Art afficionados will welcome a visit to Kibbutz Neot Semadar, selected for the prestigious ‘Best Tourism Villages’ list by UN Tourism (the very least we can agree the UN has done for Israel); a list which includes only about 250 villages worldwide.
Founded in 1989, it’s home to about 250 residents – kibbutz members, families, children, and volunteers from Israel and abroad.

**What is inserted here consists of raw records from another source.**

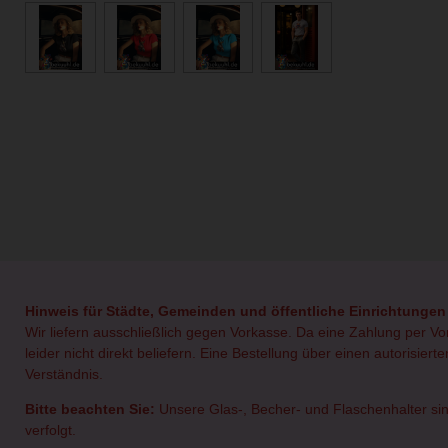
Hinweis für Städte, Gemeinden und öffentliche Einrichtungen
Wir liefern ausschließlich gegen Vorkasse. Da eine Zahlung per V
leider nicht direkt beliefern. Eine Bestellung über einen autorisie
Verständnis.
Bitte beachten Sie:
Unsere Glas-, Becher- und Flaschenhalter sin
verfolgt.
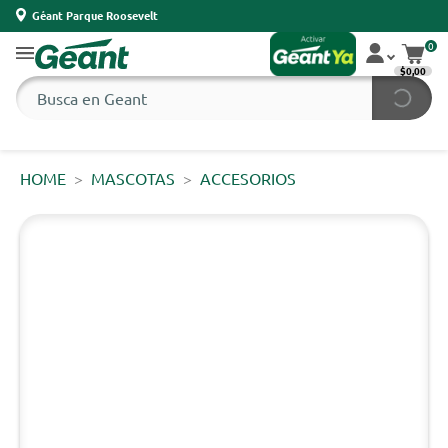
Géant Parque Roosevelt
0
$0,00
HOME
MASCOTAS
ACCESORIOS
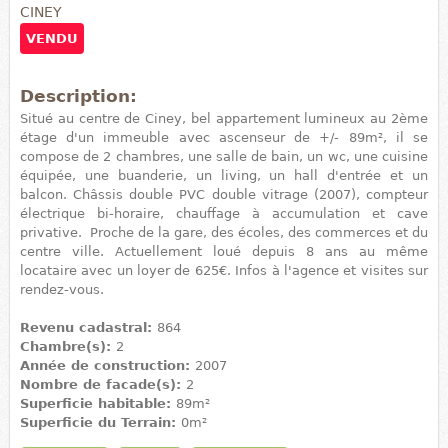
CINEY
VENDU
Description:
Situé au centre de Ciney, bel appartement lumineux au 2ème
étage d'un immeuble avec ascenseur de +/- 89m², il se
compose de 2 chambres, une salle de bain, un wc, une cuisine
équipée, une buanderie, un living, un hall d'entrée et un
balcon. Châssis double PVC double vitrage (2007), compteur
électrique bi-horaire, chauffage à accumulation et cave
privative. Proche de la gare, des écoles, des commerces et du
centre ville. Actuellement loué depuis 8 ans au même
locataire avec un loyer de 625€. Infos à l'agence et visites sur
rendez-vous.
Revenu cadastral:
864
Chambre(s):
2
Année de construction:
2007
Nombre de facade(s):
2
Superficie habitable:
89m²
Superficie du Terrain:
0m²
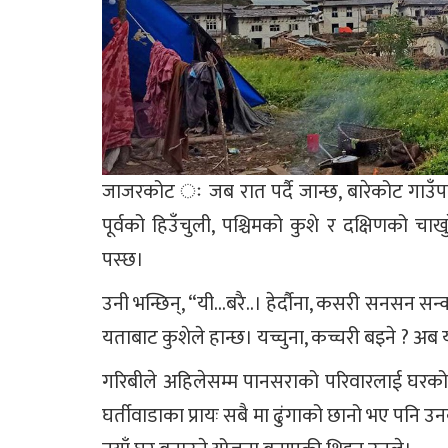
जाजरकोट ः जब रात पर्दै जान्छ, बारेकोट गाउँपा
पूर्वको हिउँचुली, पश्चिमको कुशे र दक्षिणको चा
पस्छ।
उनी भन्छिन्, “यी…बरै..। हेर्दौना, कसरी सनसन सन्
यताबाट कुशेले हान्छ। यच्चुना, कच्चरी बइने ? अब य
गरिबीले अहिलेसम्म पानसराको परिवारलाई घरको छ
घर्तीवाडाका प्रायः सबै मा ढुंगाको छानो भए पनि उ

It is a unique model of an ecological cooperative community that combines art, agriculture, and environmental awareness in everyday life.
It features a frankly astonishing Aladdin-esque architectural masterpiece built by community members over 15 years, an organic boutique winery, a local restaurant-cafe, a co-lodge for those who want to switch off from the online world, art workshops, a shop featuring the work of local artisans, and stargazing next to the Weizmann Institute’s telescope.
Accommodation on my trip was courtesy of the brand-new Isla 42 hotel, which was the perfect base from which to explore alongside tour guide extraordinaire Shai Cohen, who as a proud Eilat native seemed to be on first name terms with every single person we met.
For a day excursion just seventeen miles from Eilat, look no further than Timna Park in Southern Israel’s Arava desert.
Its 60 square kilometres features ancient copper mining and civilisational remnants, with evidence of activity thousands of years old, and spectacularly beautiful landscapes and geological formations including the massive red sandstone rocks named ‘Solomon’s Pillars’, eerily reminiscent of a Star Wars or Dune movie set.
Israel is full of characters and none more so than Ranger Ron Bernstein, a rugged cowboy of indeterminate age originally from the US, who can only be described as a haimishe cross between Crocodile Dundee, Indiana Jones and City Slicker’s ‘Curly’.
He is the best possible advocate for a Timna experience, from its walking sunset and dawn trails, hiking, cycling trails and family attractions including pedal boating and sand bottling, with overnight accommodation, restaurant and campsite all available.
I returned, alas, to London, sure of three things: Eilat is so much more than a beach destination; Shai Cohen was now an honorary member of the Rosenberg clan, and the sunset at Timna Park will stay with me for a long, long time.